Cultural consensus theory (Romney et al. 1986) formalizes the relationship between heterogeneity and sample size. The theory draws on a cognitive view of culture as shared and socially transmitted knowledge; it then provides a formal model for measuring the extent to which knowledge is shared or contested. The implication for sample size is that the higher the sharing, the smaller the sample necessary to detect consensual beliefs. If we wanted to know how Americans carve up the calendar into days of the week, a handful of informants would do, because this cultural knowledge is widely shared. But if we wanted to understand how days of the week relate to more complex domains – eating, drinking, family life, or sources of stress – we would need a larger sample to capture the variation. Consensus theory formalizes this intuition, and Weller (2007) provides tables for calculating necessary sample sizes to achieve desired levels of accuracy and validity, given varying levels of agreement among informants. To use this table in designing a study, you’d have to make some assumptions about how much agreement you expect to find.

Baer et al. (2003) used this approach to calculate subsample sizes in their cross-cultural study of nervios. They anticipated a moderate level of consensus (.50) and used stringent criteria for accuracy (.95) and level of confidence (.999). Using these conservative assumptions, the tables in Weller (2007) show that at least 29 informants were necessary in each research site.
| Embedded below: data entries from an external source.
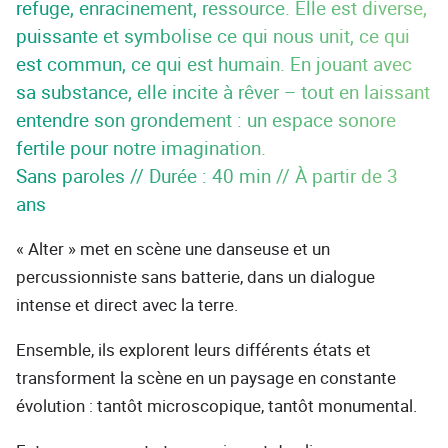
refuge, enracinement, ressource. Elle est diverse,
puissante et symbolise ce qui nous unit, ce qui
est commun, ce qui est humain. En jouant avec
sa substance, elle incite à rêver – tout en laissant
entendre son grondement : un espace sonore
fertile pour notre imagination.
Sans paroles // Durée : 40 min // À partir de 3
ans
« Alter » met en scène une danseuse et un
percussionniste sans batterie, dans un dialogue
intense et direct avec la terre.
Ensemble, ils explorent leurs différents états et
transforment la scène en un paysage en constante
évolution : tantôt microscopique, tantôt monumental.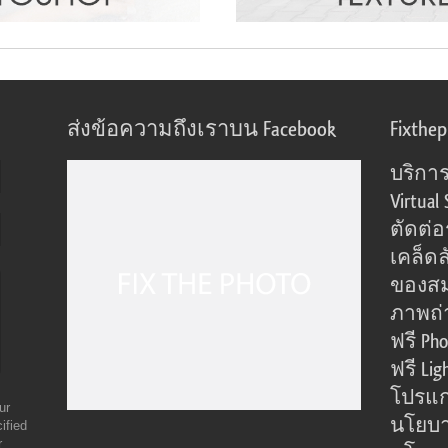
ส่งข้อความถึงเราบน Facebook
Fixthe
บริการ
Virtual 
ตัดต่
เคล็ดล
ของส
ภาพถ่
ฟรี Pho
ฟรี Lig
โปรแก
ur
นโยบา
ified
r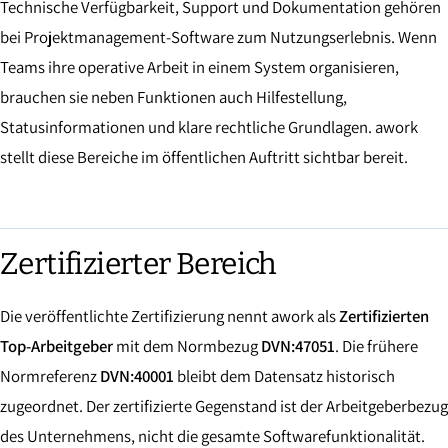
Technische Verfügbarkeit, Support und Dokumentation gehören
bei Projektmanagement-Software zum Nutzungserlebnis. Wenn
Teams ihre operative Arbeit in einem System organisieren,
brauchen sie neben Funktionen auch Hilfestellung,
Statusinformationen und klare rechtliche Grundlagen. awork
stellt diese Bereiche im öffentlichen Auftritt sichtbar bereit.
Zertifizierter Bereich
Die veröffentlichte Zertifizierung nennt awork als
Zertifizierten
Top-Arbeitgeber
mit dem Normbezug
DVN:47051
. Die frühere
Normreferenz
DVN:40001
bleibt dem Datensatz historisch
zugeordnet. Der zertifizierte Gegenstand ist der Arbeitgeberbezug
des Unternehmens, nicht die gesamte Softwarefunktionalität.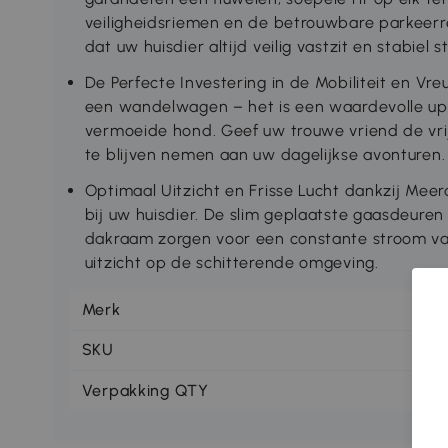
veiligheidsriemen en de betrouwbare parkeerr
dat uw huisdier altijd veilig vastzit en stabiel s
De Perfecte Investering in de Mobiliteit en V
een wandelwagen – het is een waardevolle up
vermoeide hond. Geef uw trouwe vriend de vri
te blijven nemen aan uw dagelijkse avonturen.
Optimaal Uitzicht en Frisse Lucht dankzij Mee
bij uw huisdier. De slim geplaatste gaasdeuren
dakraam zorgen voor een constante stroom va
uitzicht op de schitterende omgeving.
Merk
Pa
SKU
D0
Verpakking QTY
1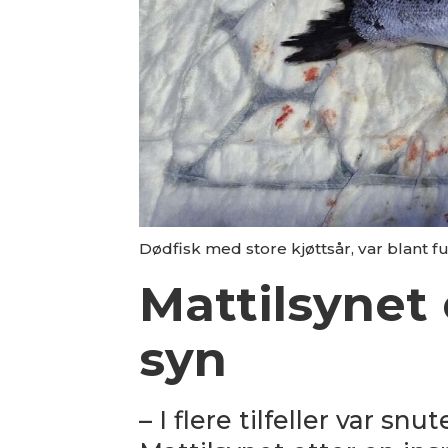
Dødfisk med store kjøttsår, var blant f
Mattilsynet 
syn
– I flere tilfeller var s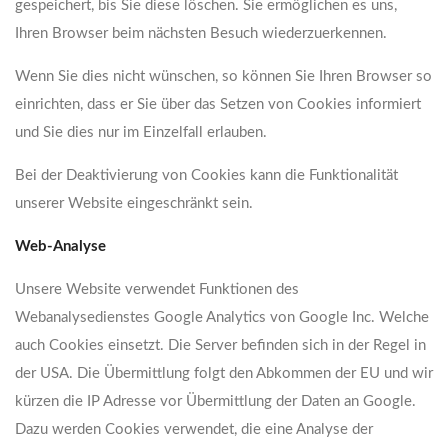
gespeichert, bis Sie diese löschen. Sie ermöglichen es uns,
Ihren Browser beim nächsten Besuch wiederzuerkennen.
Wenn Sie dies nicht wünschen, so können Sie Ihren Browser so
einrichten, dass er Sie über das Setzen von Cookies informiert
und Sie dies nur im Einzelfall erlauben.
Bei der Deaktivierung von Cookies kann die Funktionalität
unserer Website eingeschränkt sein.
Web-Analyse
Unsere Website verwendet Funktionen des
Webanalysedienstes Google Analytics von Google Inc. Welche
auch Cookies einsetzt. Die Server befinden sich in der Regel in
der USA. Die Übermittlung folgt den Abkommen der EU und wir
kürzen die IP Adresse vor Übermittlung der Daten an Google.
Dazu werden Cookies verwendet, die eine Analyse der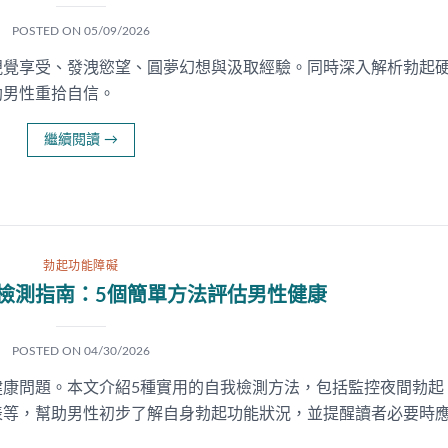
POSTED ON
05/09/2026
視覺享受、發洩慾望、圓夢幻想與汲取經驗。同時深入解析勃起
助男性重拾自信。
繼續閱讀
→
勃起功能障礙
檢測指南：5個簡單方法評估男性健康
POSTED ON
04/30/2026
健康問題。本文介紹5種實用的自我檢測方法，包括監控夜間勃起
表等，幫助男性初步了解自身勃起功能狀況，並提醒讀者必要時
Baer et al. went a bit beyond the minimum and set subsample sizes at 40 per site “to be sure that we had sufficient individuals for comparative purposes within samples” (p. 323).

Table 4.2 shows how Christopher McCarty and I incorporated consensus theory and emerging evidence about saturation into a quota sampling design for semistructured interviews with African Americans in Tallahassee, FL. The goal of this study was to identify how the experience of racism and other social stressors shapes the risk of high blood pressure among African Americans. The exploratory phase included a round of semistructured interviews with a projected sample size of 48. We arrived at this sample size by identifying four individual attributes related to the experience of racism among African Americans: gender, age, skin tone, and socioeconomic status (SES). We then set quotas for all possible combinations of these attributes, treating them simplistically as dichotomous variables. The resulting sample size allows for comparisons between groups of 8–12 informants with different attributes relevant to experiences of racism. This work led to a new measure of vicarious racism, which we subsequently found to be associated with blood pressure through different biological pathways than for one’s own, direct experience of discrimination (Quinlan et al. 2016).

Table 4.2 Stratified quota sampling design for semistructured interviews on experiences of racism among African Americans in Tallahassee, FL

Age 25–34 Age 35–54 Age 55–65
Dark Light Dark Light Dark Light Total
Men
Low SES 2 2 2 2 2 2 12
High SES 2 2 2 2 2 2 12
Women
Low SES 2 2 2 2 2 2 12
High SES 2 2 2 2 2 2 12
Total 8 8 8 8 8 8 48

Guest and colleagues (2006) stimulated an explosion of research on the meaning and measurement of saturation. In subsequent work, they extended the question to focus groups (Guest et al. 2017; see also Hennink et al. 2019) and recently proposed a simple measure for reporting on saturation (Guest et al. 2020). Others have produced their own estimates of minimum sample size (Francis et al. 2010), examined different conceptual dimensions of saturation (Hennink et al. 2016; Weller et al. 2018), developed statistical approaches for estimating saturation (Galvin 2015), and questioned whether saturation is the right criterion at all (Braun and Clarke 2021; Leese et al. 2021; Sebele-Mpofu 2020). Work in this area is certain to continue in coming years.